If it’s not clear from the above, it’s been a roller coaster and I’ve second-guessed my timing and planting process a millionty, billionty times. If you’re thinking, “WOW, lady, just chill out. You can always plant again.” I can. You’re right. But did I mention it takes three years for prairie to even start coming into its own? Did I mention this seed cost over $300 (this is a lot in my budget!)? Did I mention I was gifted a generous amount of seed from a friend who hand harvested out of his own prairie? Basically, I’m really invested in this prairie.

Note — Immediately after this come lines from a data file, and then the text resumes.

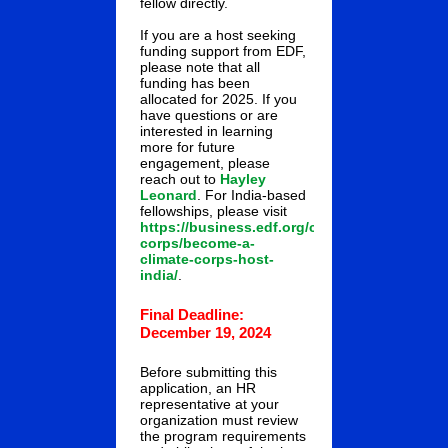
fellow directly.
If you are a host seeking
funding support from EDF,
please note that all
funding has been
allocated for 2025. If you
have questions or are
interested in learning
more for future
engagement, please
reach out to
Hayley
Leonard
. For India-based
fellowships, please visit
https://business.edf.org/climate-
corps/become-a-
climate-corps-host-
india/
.
Final Deadline:
December 19, 2024
Before submitting this
application, an HR
representative at your
organization must review
the program requirements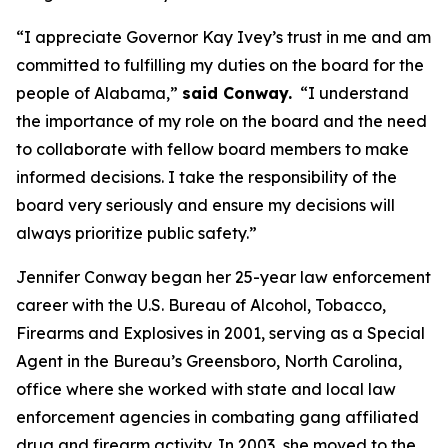
“I appreciate Governor Kay Ivey’s trust in me and am
committed to fulfilling my duties on the board for the
people of Alabama,”
said Conway.
“I understand
the importance of my role on the board and the need
to collaborate with fellow board members to make
informed decisions. I take the responsibility of the
board very seriously and ensure my decisions will
always prioritize public safety.”
Jennifer Conway began her 25-year law enforcement
career with the U.S. Bureau of Alcohol, Tobacco,
Firearms and Explosives in 2001, serving as a Special
Agent in the Bureau’s Greensboro, North Carolina,
office where she worked with state and local law
enforcement agencies in combating gang affiliated
drug and firearm activity. In 2003, she moved to the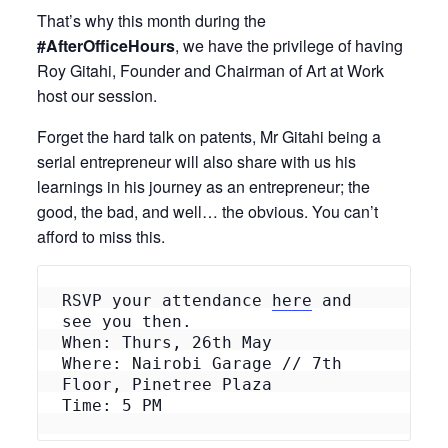
That’s why this month during the
#AfterOfficeHours
, we have the privilege of having
Roy Gitahi, Founder and Chairman of Art at Work
host our session.
Forget the hard talk on patents, Mr Gitahi being a
serial entrepreneur will also share with us his
learnings in his journey as an entrepreneur; the
good, the bad, and well… the obvious. You can’t
afford to miss this.
RSVP your attendance 
here
 and 
see you then.
When: Thurs, 26th May
Where: Nairobi Garage // 7th 
Floor, Pinetree Plaza
Time: 5 PM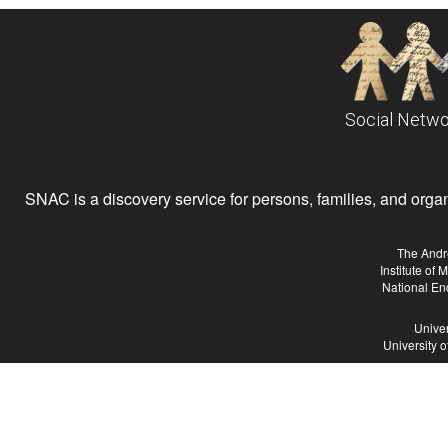
Social Netwo
SNAC is a discovery service for persons, families, and organiz
The Andr
Institute of
National En
Univer
University 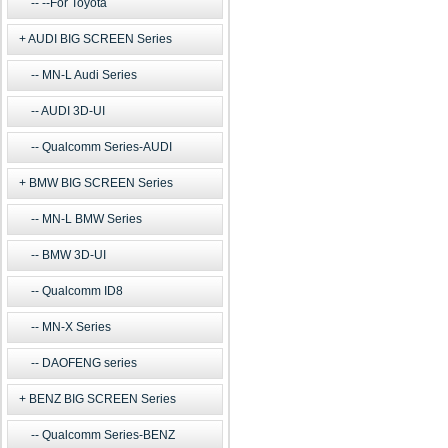
--For Toyota
AUDI BIG SCREEN Series
MN-L Audi Series
AUDI 3D-UI
Qualcomm Series-AUDI
BMW BIG SCREEN Series
MN-L BMW Series
BMW 3D-UI
Qualcomm ID8
MN-X Series
DAOFENG series
BENZ BIG SCREEN Series
Qualcomm Series-BENZ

After all those ups and downs, how is it doing now? First, it took a long time to fill in with green. It was bare ground with a few scraggly plants here and there until about a month ago (so until early-mid May). Currently it is covered with green… but it’s almost ALL weeds and not of the prairie variety. Lots of plantain, dandelion, some ragweed, a few grasses, clover, wood sorrel.
However, in the last week, I have finally, FINALLY, started to spot some scattered plants that are clearly prairie plants. The collage above shows several of them. I can’t identify most of them but I’m pretty sure there is echinacea, gray-headed coneflower and, the one I did positively i.d., a tiny Whorled Milkweed, which is a great find. They are still by far in the minority but they’ve made me a little less anxious.
Now that there is some vegetation, I’ve started to more actively manage the planted area. This first year, that means keeping it mowed to about 6″ height. This keeps the weeds in check, while the prairie plants take the time to develop their extensive root systems. It’s an attempt to give the prairie plants a competitive advantage.
I also broke down and watered with a sprinkler as we are in another period of semi-drought. I’ve never even owned a sprinkler in my adult life because I associate them with watering lawns which is just dumb. I’m borderline, anti-sprinkler. Regardless, I went out and bought one so I could baby this little patch of prairie. To be clear, I don’t have to water this with the same frequency and intensity I do my vegetable garden or other establishing perennials. Plus, once established the prairie plants will be very drought tolerant. However, for this first year, I am trying to give them every little boost that I can. If we continue without rain I may try to water every 10 days – 2 weeks, if we don’t get put under water use restrictions.
That’s the 8 month(ish) check in on the prairie. Establishing prairie takes patience…something I don’t have in abundance but it’s been interesting and I hope will end up being rewarding. Have you ever tried to restore some native prairie? What was your experience like?
Take care everyone and remember to get rid of as much lawn as possible!